(Working data begins)

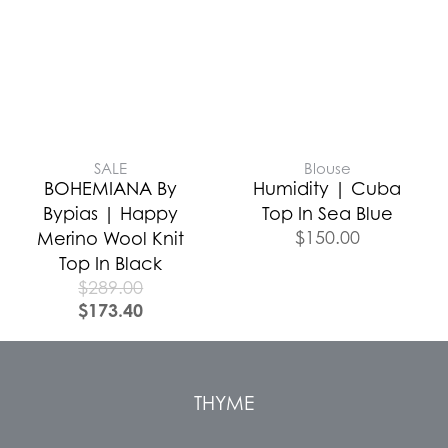
SALE
Blouse
BOHEMIANA By
Humidity | Cuba
Bypias | Happy
Top In Sea Blue
$
150.00
Merino Wool Knit
Top In Black
$
289.00
$
173.40
THYME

(Working data ends)

= Exercise prompt =
The copy you produce must hold all the records above exactly and none of their pictures.

= Worked solution =
SALE
Blouse
BOHEMIANA By
Humidity | Cuba
Bypias | Happy
Top In Sea Blue
$
150.00
Merino Wool Knit
Top In Black
$
289.00
$
173.40
THYME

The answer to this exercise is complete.